§ Work to be completed: Repeat verbatim each line from the line with "Describe the element at coordinates (160, 6)" to the end of the entries. Pictures do not belong in the copy.

§ Data provided:
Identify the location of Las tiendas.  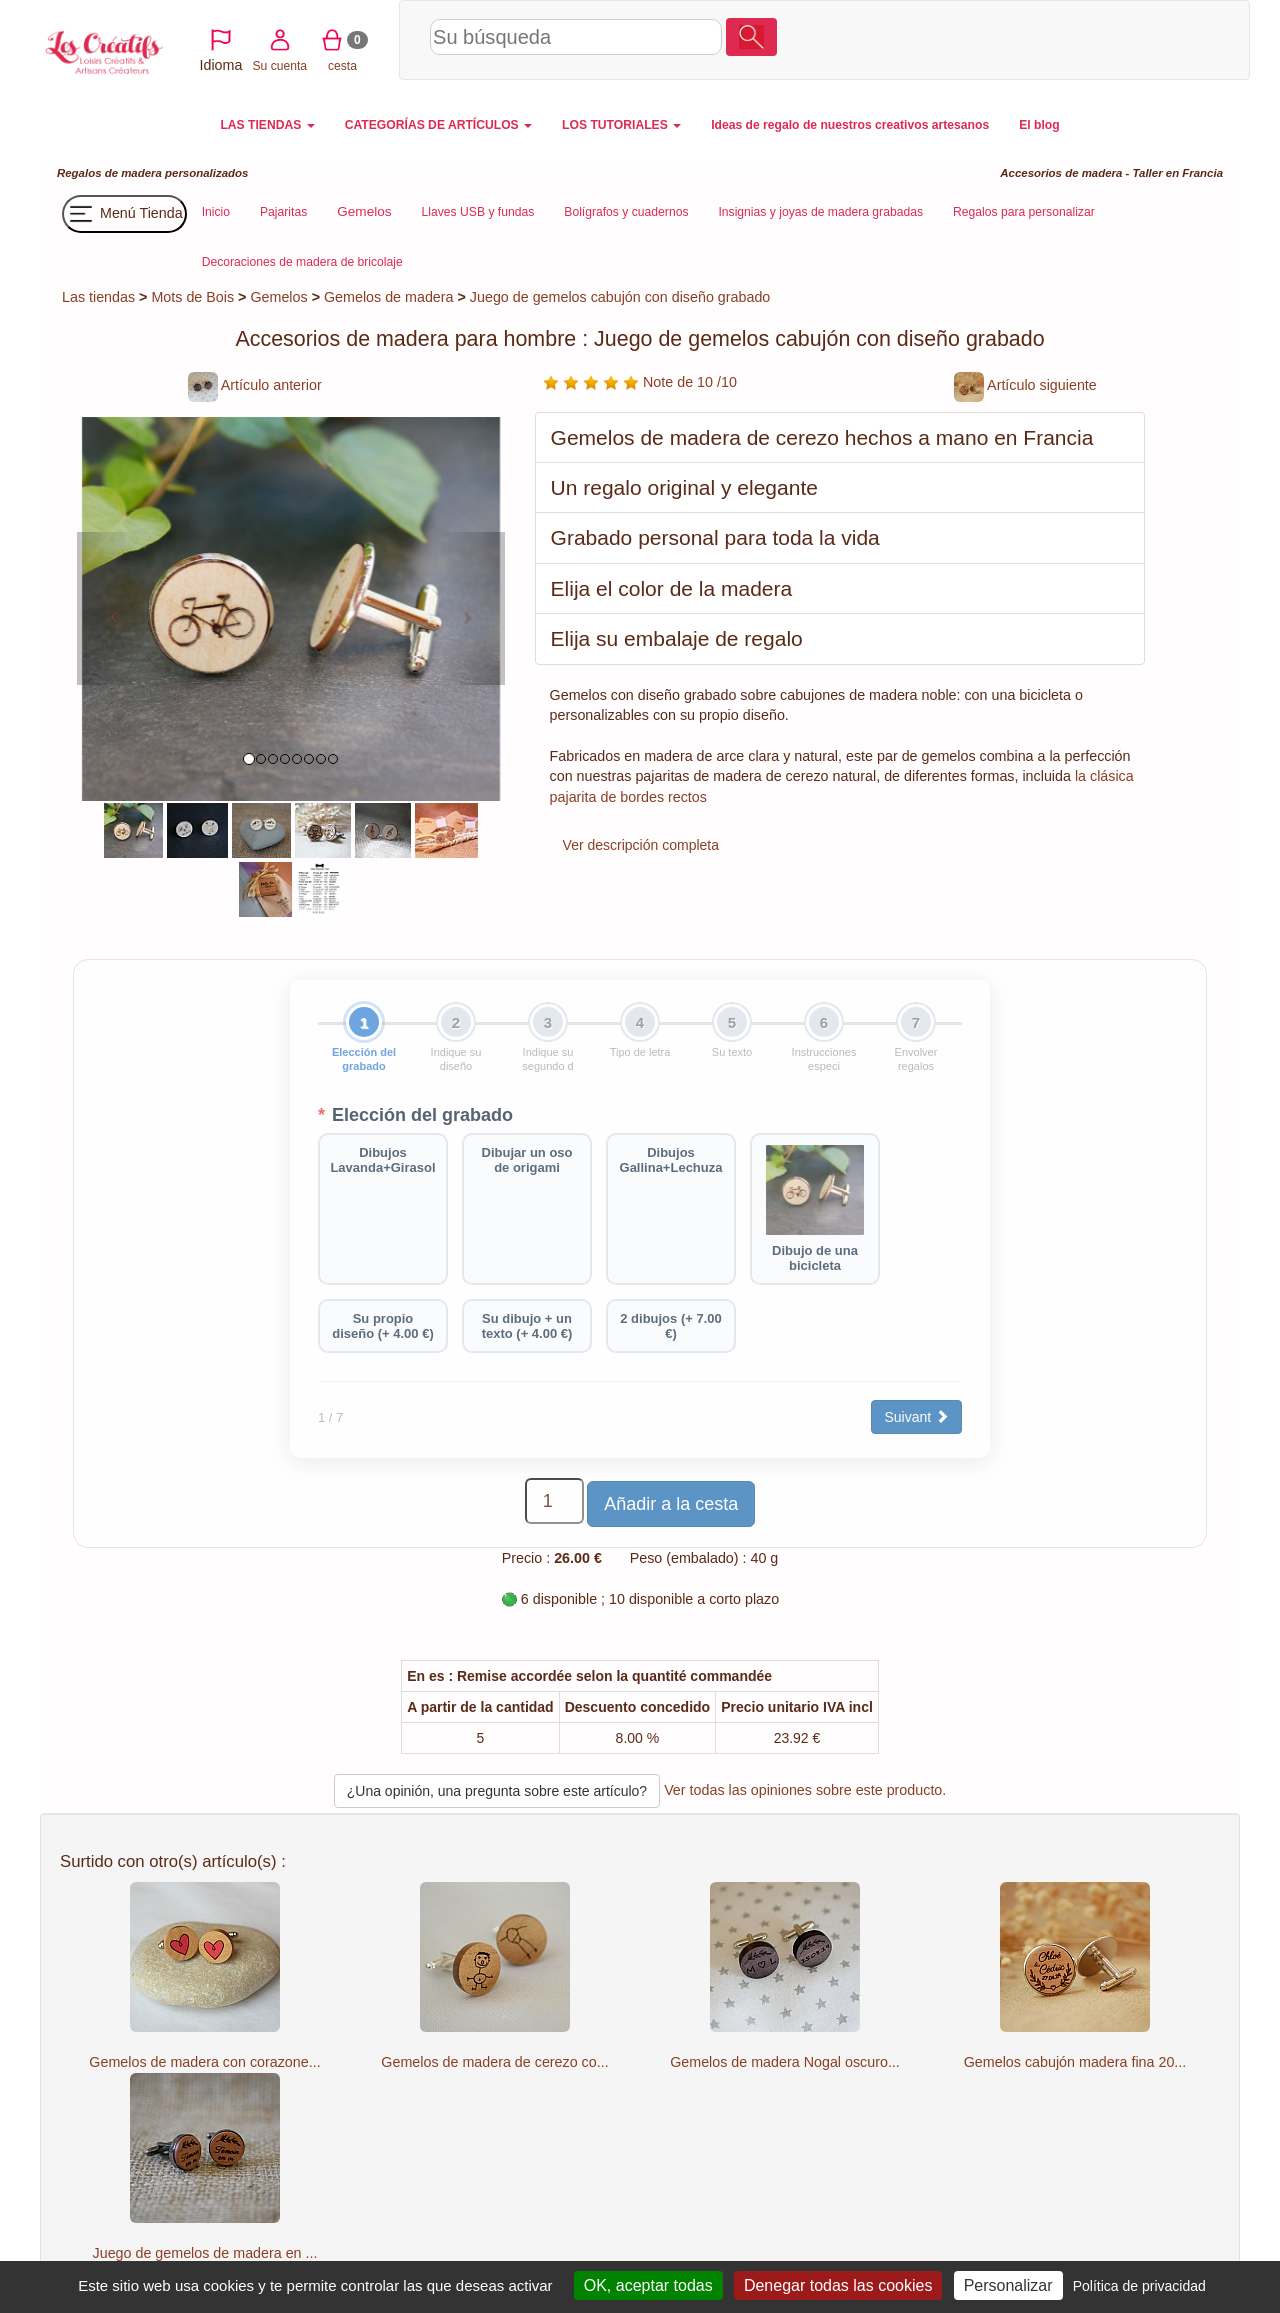
(98, 297).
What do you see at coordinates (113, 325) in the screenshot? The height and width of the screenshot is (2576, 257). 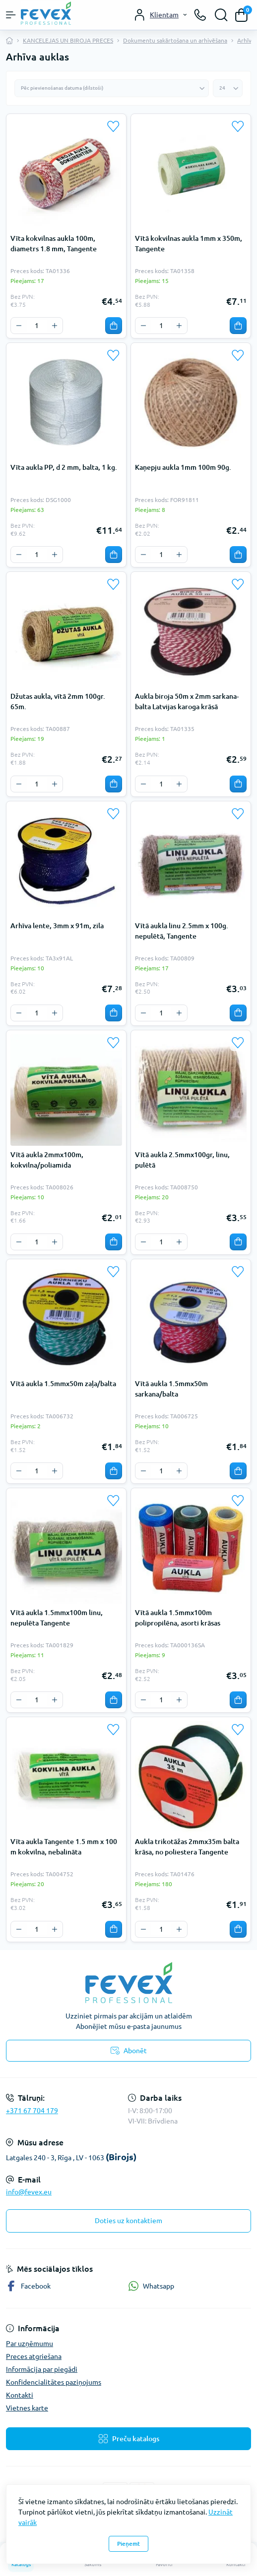 I see `[To cart]` at bounding box center [113, 325].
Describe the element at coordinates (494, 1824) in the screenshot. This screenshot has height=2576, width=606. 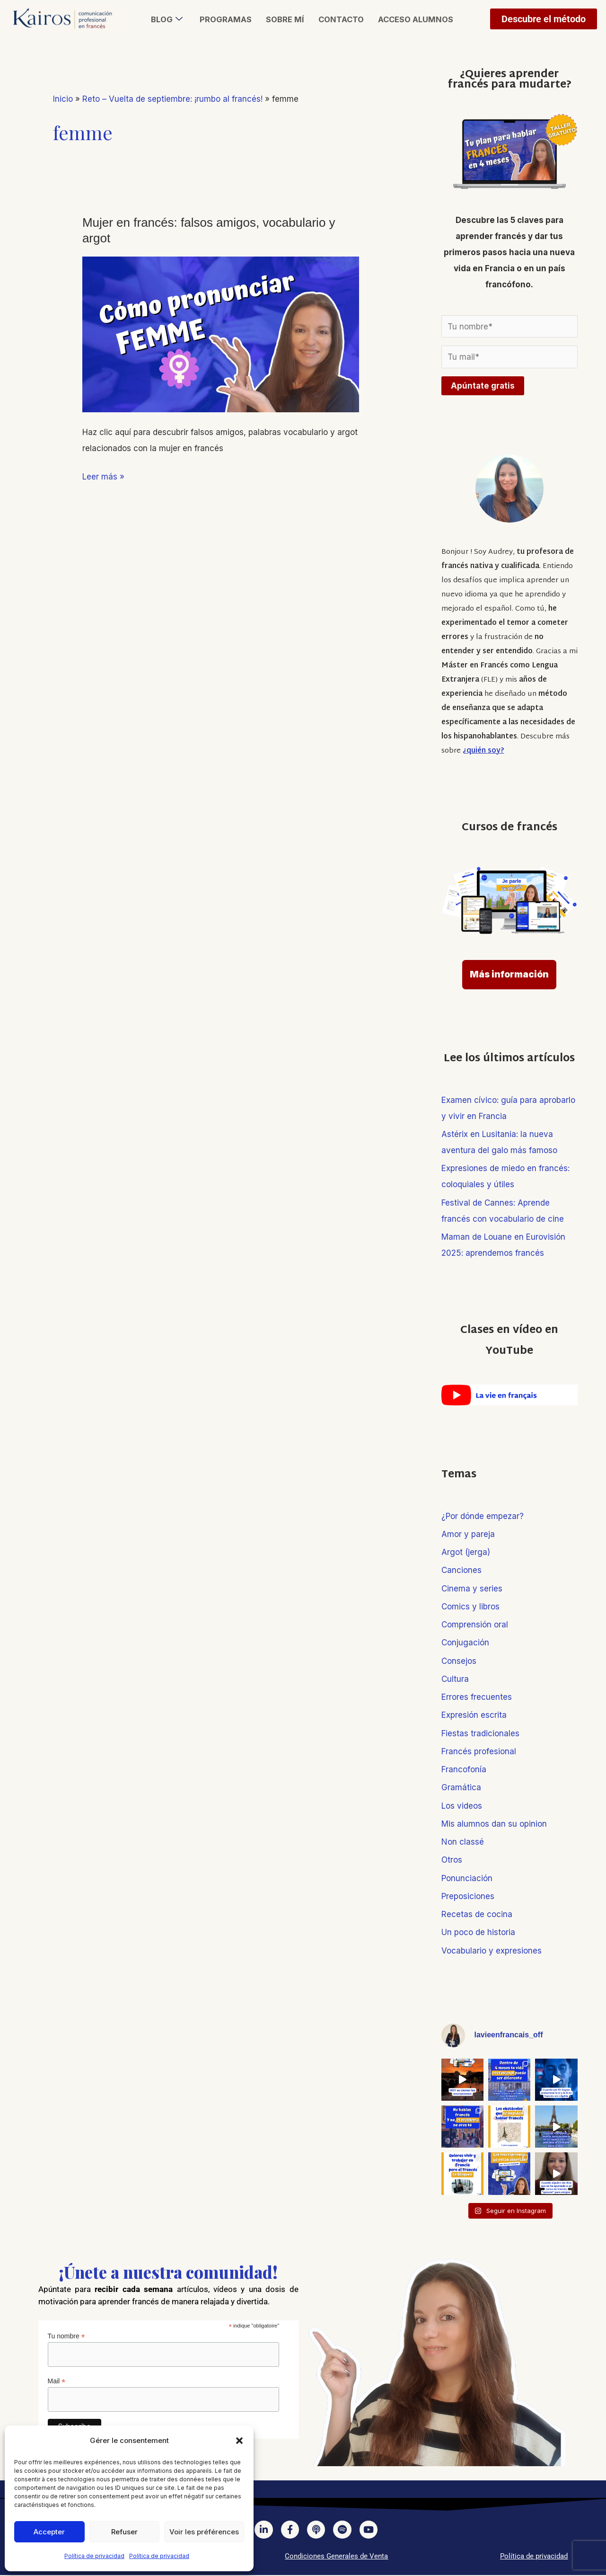
I see `Mis alumnos dan su opinion` at that location.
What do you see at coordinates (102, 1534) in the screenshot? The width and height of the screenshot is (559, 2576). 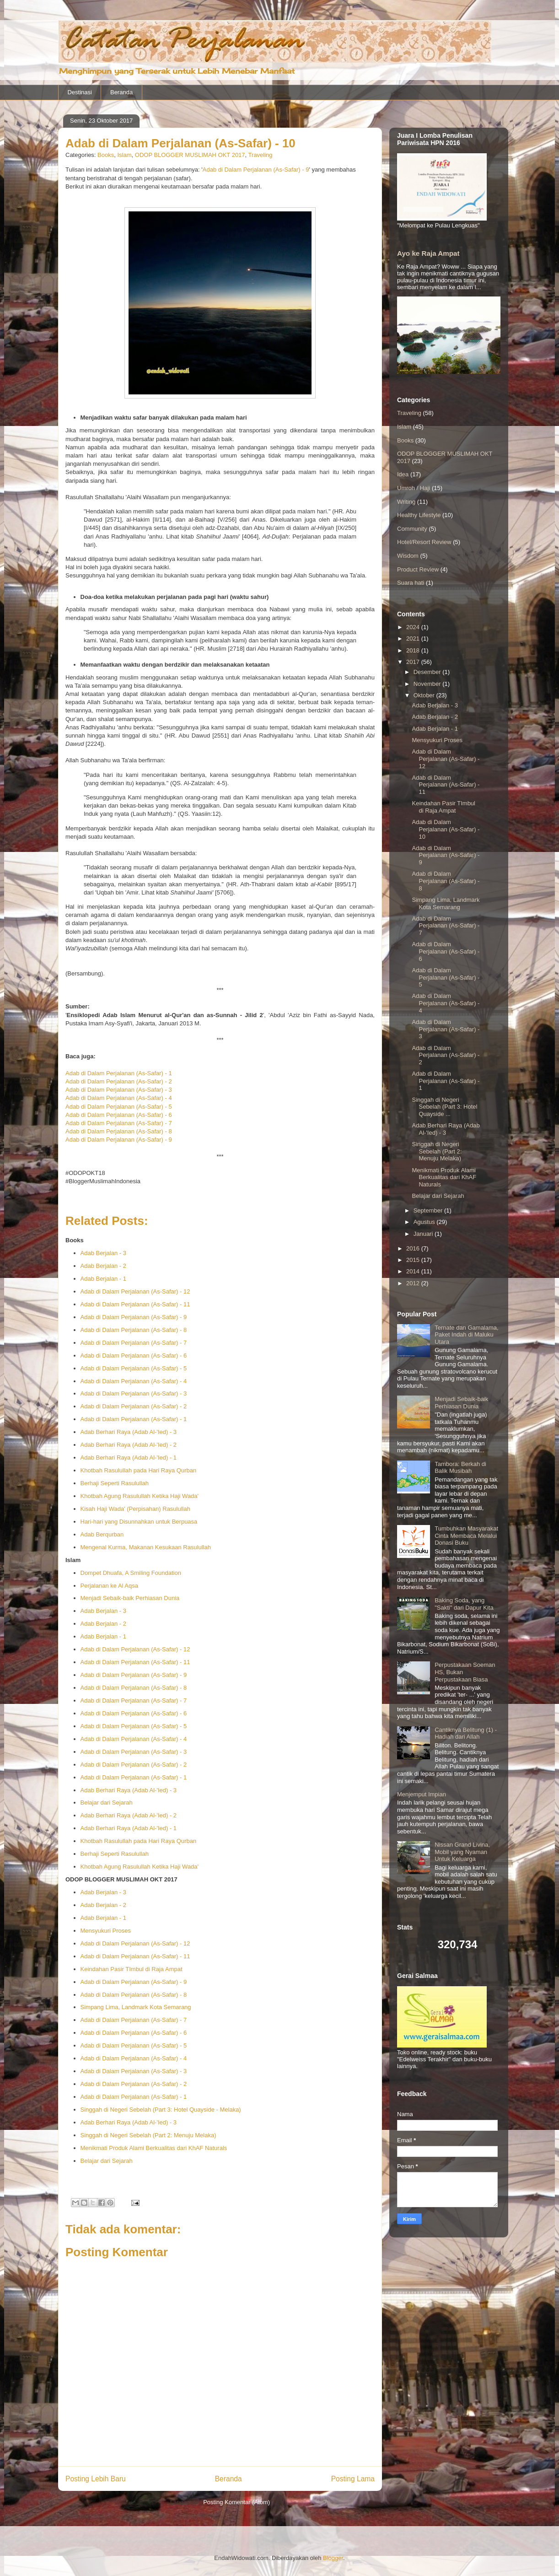 I see `Adab Berqurban` at bounding box center [102, 1534].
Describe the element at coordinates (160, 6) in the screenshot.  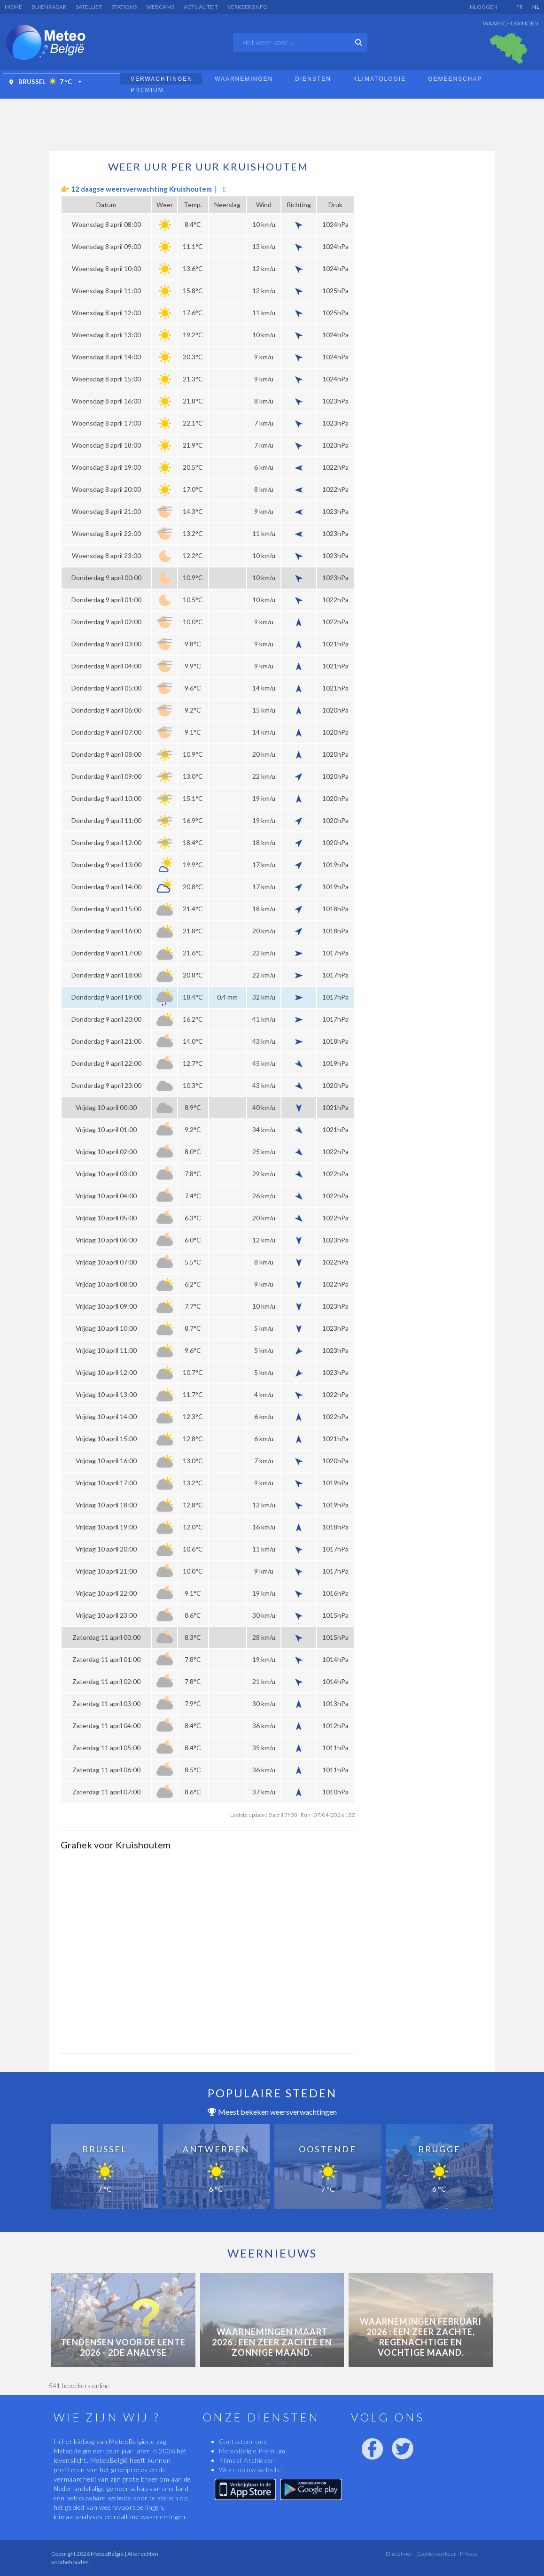
I see `Webcams` at that location.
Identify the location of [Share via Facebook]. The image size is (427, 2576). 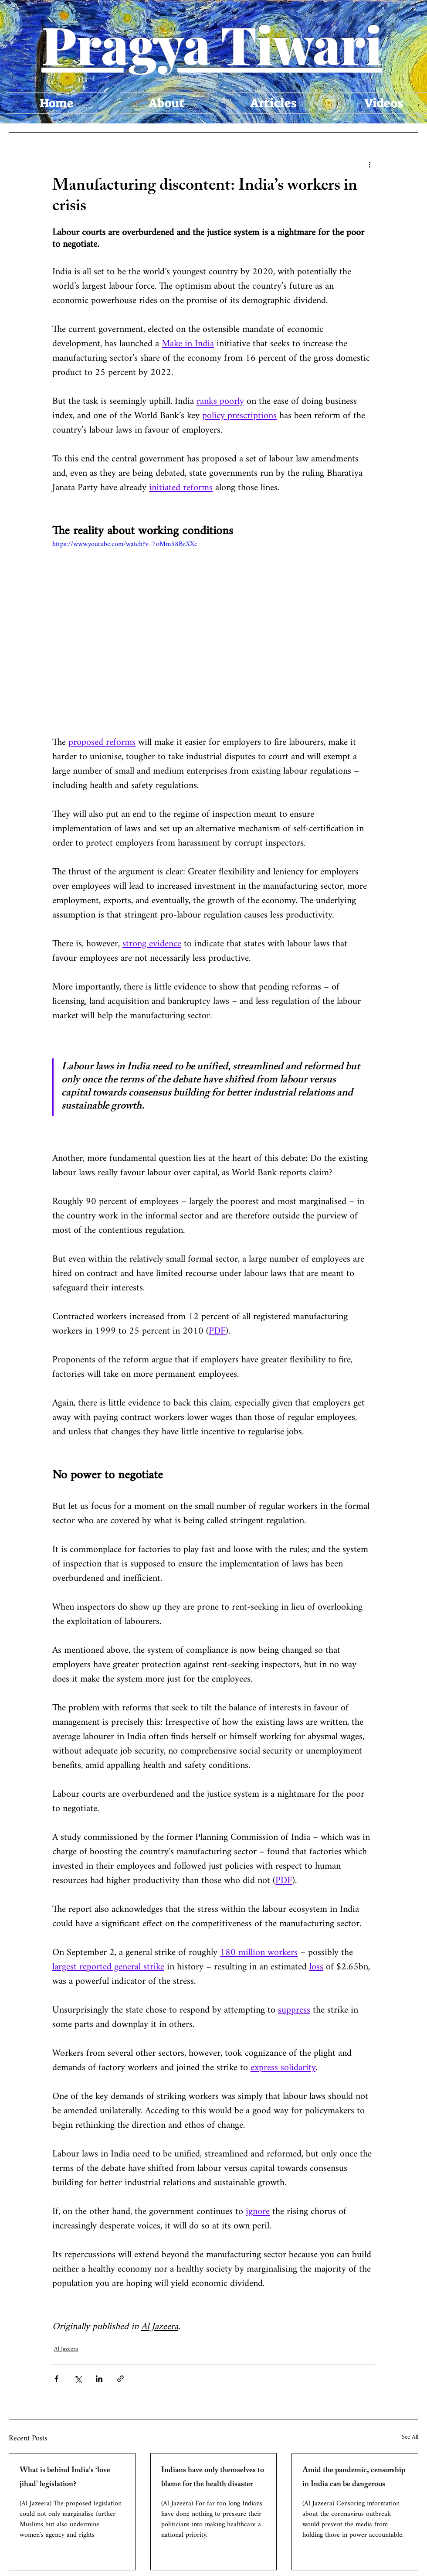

§ Answer area:
Describe the element at coordinates (160, 6) in the screenshot.  
I see `Webcams` at that location.
Identify the location of [Share via Facebook]. The image size is (427, 2576). 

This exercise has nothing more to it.